INFORMATION GIVEN
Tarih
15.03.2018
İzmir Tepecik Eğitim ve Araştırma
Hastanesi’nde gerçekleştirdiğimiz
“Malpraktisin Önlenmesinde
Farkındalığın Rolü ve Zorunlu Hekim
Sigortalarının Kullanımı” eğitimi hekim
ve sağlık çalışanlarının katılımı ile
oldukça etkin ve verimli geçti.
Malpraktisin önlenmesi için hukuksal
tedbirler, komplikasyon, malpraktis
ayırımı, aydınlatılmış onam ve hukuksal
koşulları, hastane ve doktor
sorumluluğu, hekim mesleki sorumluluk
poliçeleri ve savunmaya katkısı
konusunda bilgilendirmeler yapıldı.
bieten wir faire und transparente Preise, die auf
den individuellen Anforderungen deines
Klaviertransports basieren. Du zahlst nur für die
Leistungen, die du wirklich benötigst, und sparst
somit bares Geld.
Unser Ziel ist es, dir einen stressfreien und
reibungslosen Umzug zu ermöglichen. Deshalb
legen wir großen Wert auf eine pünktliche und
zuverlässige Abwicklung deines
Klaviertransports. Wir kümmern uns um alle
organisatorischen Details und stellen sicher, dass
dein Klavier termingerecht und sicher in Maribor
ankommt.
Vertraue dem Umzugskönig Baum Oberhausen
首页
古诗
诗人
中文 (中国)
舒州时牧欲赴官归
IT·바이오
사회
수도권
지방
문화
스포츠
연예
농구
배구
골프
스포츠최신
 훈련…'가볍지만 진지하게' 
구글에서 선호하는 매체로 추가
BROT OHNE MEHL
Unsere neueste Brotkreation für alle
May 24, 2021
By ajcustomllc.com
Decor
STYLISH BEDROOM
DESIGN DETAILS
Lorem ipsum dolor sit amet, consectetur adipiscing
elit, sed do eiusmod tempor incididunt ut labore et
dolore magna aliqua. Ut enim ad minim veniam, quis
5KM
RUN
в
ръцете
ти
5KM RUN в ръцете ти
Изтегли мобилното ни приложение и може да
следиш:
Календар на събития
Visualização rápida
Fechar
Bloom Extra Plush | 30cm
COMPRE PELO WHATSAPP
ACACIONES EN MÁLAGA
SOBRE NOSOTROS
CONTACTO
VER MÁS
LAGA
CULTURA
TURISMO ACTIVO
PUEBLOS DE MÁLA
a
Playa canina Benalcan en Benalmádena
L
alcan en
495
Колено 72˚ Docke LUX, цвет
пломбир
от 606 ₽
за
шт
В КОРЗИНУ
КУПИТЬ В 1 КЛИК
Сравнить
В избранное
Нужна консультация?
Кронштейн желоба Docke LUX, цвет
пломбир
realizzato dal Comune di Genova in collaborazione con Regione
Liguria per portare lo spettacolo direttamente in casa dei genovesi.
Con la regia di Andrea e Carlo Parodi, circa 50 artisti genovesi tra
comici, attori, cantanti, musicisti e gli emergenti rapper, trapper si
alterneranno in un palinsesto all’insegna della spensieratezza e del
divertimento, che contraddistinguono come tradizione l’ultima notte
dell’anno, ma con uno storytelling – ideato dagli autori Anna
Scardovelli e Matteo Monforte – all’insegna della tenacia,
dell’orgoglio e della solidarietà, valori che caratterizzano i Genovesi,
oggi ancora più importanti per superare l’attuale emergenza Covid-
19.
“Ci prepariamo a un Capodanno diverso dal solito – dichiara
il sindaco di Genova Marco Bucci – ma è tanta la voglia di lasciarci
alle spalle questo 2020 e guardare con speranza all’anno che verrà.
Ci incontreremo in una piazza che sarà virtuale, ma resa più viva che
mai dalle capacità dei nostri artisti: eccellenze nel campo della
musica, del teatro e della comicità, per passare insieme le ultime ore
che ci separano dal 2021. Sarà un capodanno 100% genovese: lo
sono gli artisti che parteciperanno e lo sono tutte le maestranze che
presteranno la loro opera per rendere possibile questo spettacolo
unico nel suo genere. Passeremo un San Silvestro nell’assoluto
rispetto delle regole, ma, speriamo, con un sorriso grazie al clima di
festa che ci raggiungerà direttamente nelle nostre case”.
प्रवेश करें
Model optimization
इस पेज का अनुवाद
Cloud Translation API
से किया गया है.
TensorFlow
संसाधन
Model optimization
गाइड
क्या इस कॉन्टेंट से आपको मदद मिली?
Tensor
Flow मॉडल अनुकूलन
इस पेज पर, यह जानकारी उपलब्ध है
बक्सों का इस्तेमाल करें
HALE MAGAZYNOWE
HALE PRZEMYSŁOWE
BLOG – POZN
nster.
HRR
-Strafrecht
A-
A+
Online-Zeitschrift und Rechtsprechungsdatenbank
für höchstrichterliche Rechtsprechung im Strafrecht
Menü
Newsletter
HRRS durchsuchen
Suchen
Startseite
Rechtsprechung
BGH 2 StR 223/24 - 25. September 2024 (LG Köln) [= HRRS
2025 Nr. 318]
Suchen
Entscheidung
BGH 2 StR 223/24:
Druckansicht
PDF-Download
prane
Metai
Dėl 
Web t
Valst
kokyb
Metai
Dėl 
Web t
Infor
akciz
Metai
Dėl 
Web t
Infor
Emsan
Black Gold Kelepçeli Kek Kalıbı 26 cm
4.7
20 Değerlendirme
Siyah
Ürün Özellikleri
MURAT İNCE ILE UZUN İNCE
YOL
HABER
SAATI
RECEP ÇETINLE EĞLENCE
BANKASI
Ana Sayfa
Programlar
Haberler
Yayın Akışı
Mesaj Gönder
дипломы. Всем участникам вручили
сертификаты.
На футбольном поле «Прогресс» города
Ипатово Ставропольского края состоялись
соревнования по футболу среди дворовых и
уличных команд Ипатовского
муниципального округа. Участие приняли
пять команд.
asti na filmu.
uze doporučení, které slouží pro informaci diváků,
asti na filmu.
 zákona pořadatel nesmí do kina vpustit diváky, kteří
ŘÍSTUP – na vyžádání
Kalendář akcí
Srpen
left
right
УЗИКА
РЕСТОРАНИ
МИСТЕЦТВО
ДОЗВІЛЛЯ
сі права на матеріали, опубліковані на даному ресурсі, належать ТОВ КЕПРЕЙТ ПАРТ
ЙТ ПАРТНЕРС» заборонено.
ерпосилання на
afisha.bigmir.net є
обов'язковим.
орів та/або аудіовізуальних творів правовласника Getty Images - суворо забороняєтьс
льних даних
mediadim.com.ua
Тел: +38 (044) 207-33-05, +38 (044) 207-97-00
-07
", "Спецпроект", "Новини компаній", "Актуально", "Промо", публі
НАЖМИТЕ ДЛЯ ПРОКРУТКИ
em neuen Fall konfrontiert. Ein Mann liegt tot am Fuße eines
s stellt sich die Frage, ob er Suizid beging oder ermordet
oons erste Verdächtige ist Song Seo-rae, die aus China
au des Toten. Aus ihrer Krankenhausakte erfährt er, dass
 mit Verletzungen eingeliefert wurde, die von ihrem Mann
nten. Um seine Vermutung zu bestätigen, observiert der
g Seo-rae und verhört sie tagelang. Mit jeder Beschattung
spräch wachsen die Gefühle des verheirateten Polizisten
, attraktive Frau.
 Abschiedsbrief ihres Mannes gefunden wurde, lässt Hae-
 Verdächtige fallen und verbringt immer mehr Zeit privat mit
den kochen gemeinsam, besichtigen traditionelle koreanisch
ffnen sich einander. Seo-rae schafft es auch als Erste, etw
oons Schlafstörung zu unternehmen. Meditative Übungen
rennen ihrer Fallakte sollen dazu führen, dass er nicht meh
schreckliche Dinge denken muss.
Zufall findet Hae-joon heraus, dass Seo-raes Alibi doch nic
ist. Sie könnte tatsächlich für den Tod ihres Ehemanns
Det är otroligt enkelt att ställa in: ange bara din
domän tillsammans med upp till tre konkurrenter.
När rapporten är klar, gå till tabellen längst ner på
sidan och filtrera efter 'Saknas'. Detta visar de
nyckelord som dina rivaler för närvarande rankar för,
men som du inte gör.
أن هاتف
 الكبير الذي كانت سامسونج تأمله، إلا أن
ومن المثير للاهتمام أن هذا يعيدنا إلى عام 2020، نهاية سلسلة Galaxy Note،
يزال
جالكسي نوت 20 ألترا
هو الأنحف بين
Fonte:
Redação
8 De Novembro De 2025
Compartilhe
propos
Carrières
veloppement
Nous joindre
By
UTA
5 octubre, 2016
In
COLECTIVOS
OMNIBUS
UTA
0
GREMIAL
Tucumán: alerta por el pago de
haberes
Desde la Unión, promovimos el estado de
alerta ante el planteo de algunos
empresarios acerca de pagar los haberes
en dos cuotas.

WORK REQUEST
Which lines should be output? Exactly those from the first line of the data through the line containing "Liguria per portare", inclusive.

TASK ANSWER
Tarih
15.03.2018
İzmir Tepecik Eğitim ve Araştırma
Hastanesi’nde gerçekleştirdiğimiz
“Malpraktisin Önlenmesinde
Farkındalığın Rolü ve Zorunlu Hekim
Sigortalarının Kullanımı” eğitimi hekim
ve sağlık çalışanlarının katılımı ile
oldukça etkin ve verimli geçti.
Malpraktisin önlenmesi için hukuksal
tedbirler, komplikasyon, malpraktis
ayırımı, aydınlatılmış onam ve hukuksal
koşulları, hastane ve doktor
sorumluluğu, hekim mesleki sorumluluk
poliçeleri ve savunmaya katkısı
konusunda bilgilendirmeler yapıldı.
bieten wir faire und transparente Preise, die auf
den individuellen Anforderungen deines
Klaviertransports basieren. Du zahlst nur für die
Leistungen, die du wirklich benötigst, und sparst
somit bares Geld.
Unser Ziel ist es, dir einen stressfreien und
reibungslosen Umzug zu ermöglichen. Deshalb
legen wir großen Wert auf eine pünktliche und
zuverlässige Abwicklung deines
Klaviertransports. Wir kümmern uns um alle
organisatorischen Details und stellen sicher, dass
dein Klavier termingerecht und sicher in Maribor
ankommt.
Vertraue dem Umzugskönig Baum Oberhausen
首页
古诗
诗人
中文 (中国)
舒州时牧欲赴官归
IT·바이오
사회
수도권
지방
문화
스포츠
연예
농구
배구
골프
스포츠최신
 훈련…'가볍지만 진지하게' 
구글에서 선호하는 매체로 추가
BROT OHNE MEHL
Unsere neueste Brotkreation für alle
May 24, 2021
By ajcustomllc.com
Decor
STYLISH BEDROOM
DESIGN DETAILS
Lorem ipsum dolor sit amet, consectetur adipiscing
elit, sed do eiusmod tempor incididunt ut labore et
dolore magna aliqua. Ut enim ad minim veniam, quis
5KM
RUN
в
ръцете
ти
5KM RUN в ръцете ти
Изтегли мобилното ни приложение и може да
следиш:
Календар на събития
Visualização rápida
Fechar
Bloom Extra Plush | 30cm
COMPRE PELO WHATSAPP
ACACIONES EN MÁLAGA
SOBRE NOSOTROS
CONTACTO
VER MÁS
LAGA
CULTURA
TURISMO ACTIVO
PUEBLOS DE MÁLA
a
Playa canina Benalcan en Benalmádena
L
alcan en
495
Колено 72˚ Docke LUX, цвет
пломбир
от 606 ₽
за
шт
В КОРЗИНУ
КУПИТЬ В 1 КЛИК
Сравнить
В избранное
Нужна консультация?
Кронштейн желоба Docke LUX, цвет
пломбир
realizzato dal Comune di Genova in collaborazione con Regione
Liguria per portare lo spettacolo direttamente in casa dei genovesi.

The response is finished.